◆ EXERCISE INPUT ◆

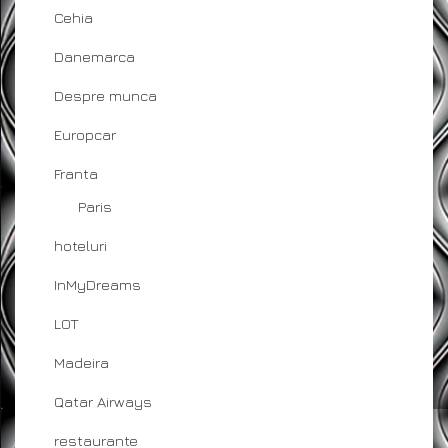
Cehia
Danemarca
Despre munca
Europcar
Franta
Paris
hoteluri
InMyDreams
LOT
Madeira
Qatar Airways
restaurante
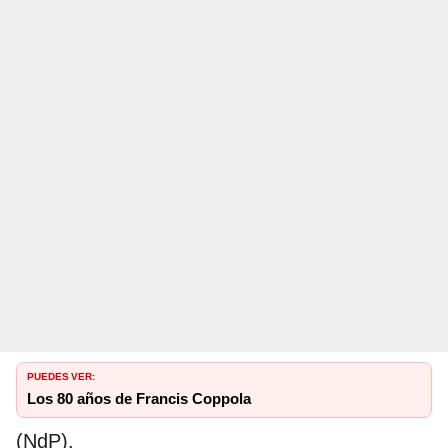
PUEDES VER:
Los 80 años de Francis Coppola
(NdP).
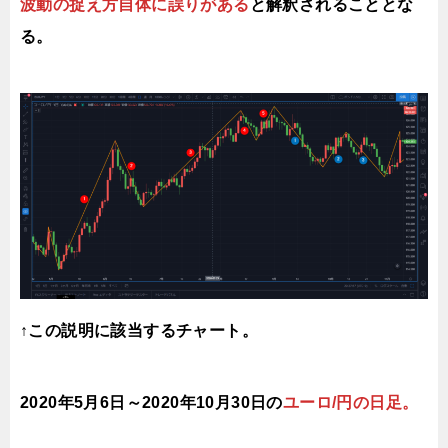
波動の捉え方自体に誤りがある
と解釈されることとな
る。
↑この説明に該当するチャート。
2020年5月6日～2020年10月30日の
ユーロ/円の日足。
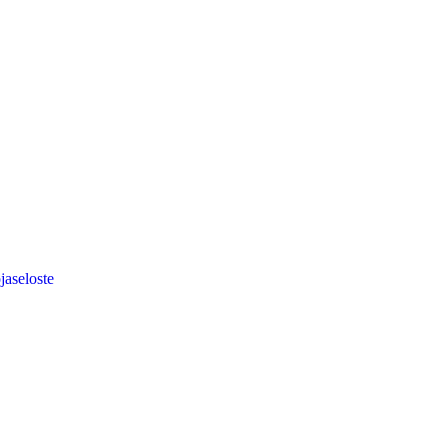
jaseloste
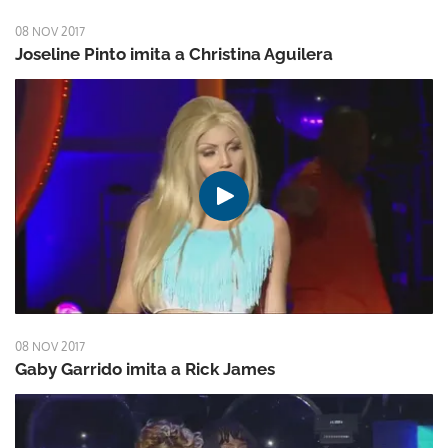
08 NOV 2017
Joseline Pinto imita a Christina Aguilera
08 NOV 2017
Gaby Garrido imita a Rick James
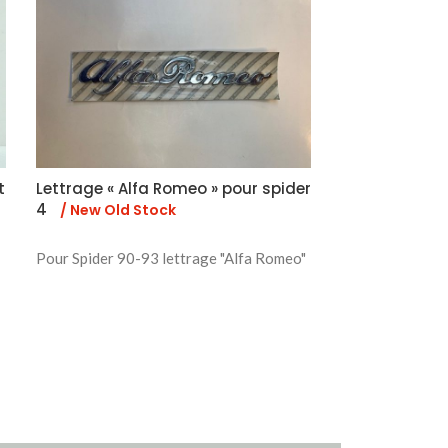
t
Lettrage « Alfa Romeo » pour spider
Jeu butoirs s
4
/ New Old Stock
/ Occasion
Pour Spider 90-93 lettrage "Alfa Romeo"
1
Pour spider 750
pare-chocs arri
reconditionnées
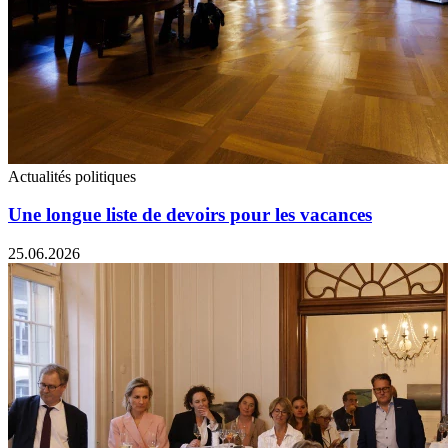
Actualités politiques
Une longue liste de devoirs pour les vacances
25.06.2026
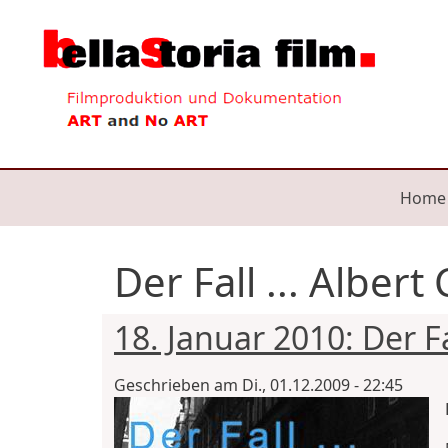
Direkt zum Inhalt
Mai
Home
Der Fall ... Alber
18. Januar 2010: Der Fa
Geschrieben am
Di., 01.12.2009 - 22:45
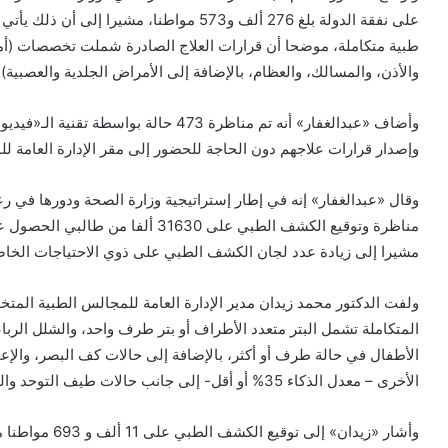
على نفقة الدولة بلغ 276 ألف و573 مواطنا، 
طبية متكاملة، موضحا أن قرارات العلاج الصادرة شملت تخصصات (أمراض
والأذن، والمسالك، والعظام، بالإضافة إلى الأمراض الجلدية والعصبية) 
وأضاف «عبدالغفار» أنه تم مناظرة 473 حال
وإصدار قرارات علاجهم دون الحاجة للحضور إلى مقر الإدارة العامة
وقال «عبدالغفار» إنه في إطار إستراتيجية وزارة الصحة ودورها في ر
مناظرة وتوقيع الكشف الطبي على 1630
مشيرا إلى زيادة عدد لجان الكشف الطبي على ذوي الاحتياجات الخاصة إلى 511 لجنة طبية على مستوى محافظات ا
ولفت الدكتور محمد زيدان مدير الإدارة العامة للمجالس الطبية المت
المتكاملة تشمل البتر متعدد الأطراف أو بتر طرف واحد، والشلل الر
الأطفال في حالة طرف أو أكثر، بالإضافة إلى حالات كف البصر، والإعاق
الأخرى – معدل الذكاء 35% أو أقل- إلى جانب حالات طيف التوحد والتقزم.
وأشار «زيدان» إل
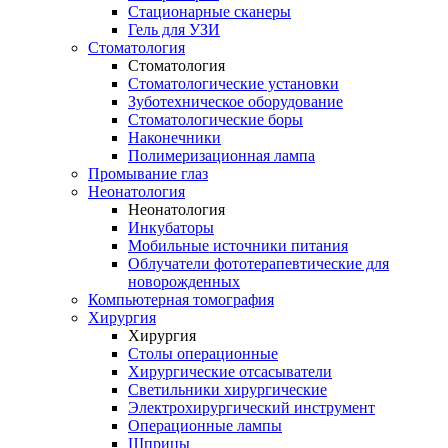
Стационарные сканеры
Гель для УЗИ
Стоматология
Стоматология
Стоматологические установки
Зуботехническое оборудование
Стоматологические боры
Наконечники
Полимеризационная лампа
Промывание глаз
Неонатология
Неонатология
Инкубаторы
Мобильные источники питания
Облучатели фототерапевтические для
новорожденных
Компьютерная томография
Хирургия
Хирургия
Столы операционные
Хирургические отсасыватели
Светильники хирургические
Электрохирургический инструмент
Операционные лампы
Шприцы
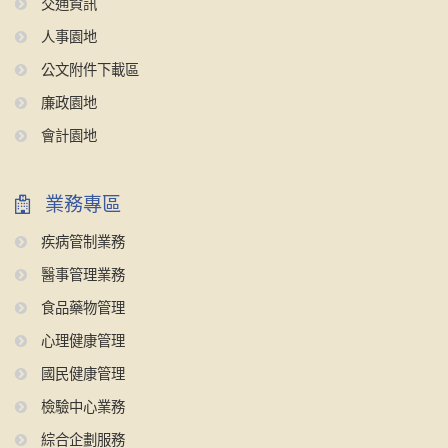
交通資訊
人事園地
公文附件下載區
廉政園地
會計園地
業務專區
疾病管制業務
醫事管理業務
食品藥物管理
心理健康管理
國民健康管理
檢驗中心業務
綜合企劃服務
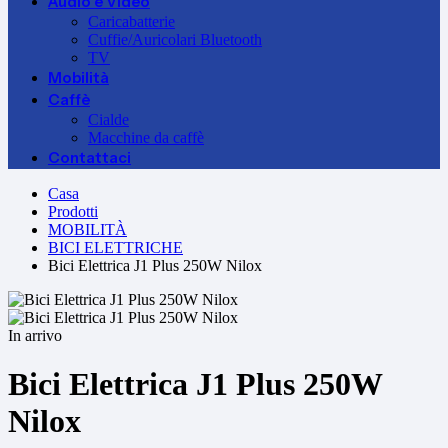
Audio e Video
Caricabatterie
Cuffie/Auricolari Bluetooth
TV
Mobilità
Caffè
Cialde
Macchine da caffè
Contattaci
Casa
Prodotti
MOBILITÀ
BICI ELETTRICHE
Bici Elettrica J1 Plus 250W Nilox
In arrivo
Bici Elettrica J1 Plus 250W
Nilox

◆ TASK BRIEF ◆
Scan the entries for the word "Alfa". Report each line that has it.

◆ TASK RESPONSE ◆
Lettrage « Alfa Romeo » pour spider
Pour Spider 90-93 lettrage "Alfa Romeo"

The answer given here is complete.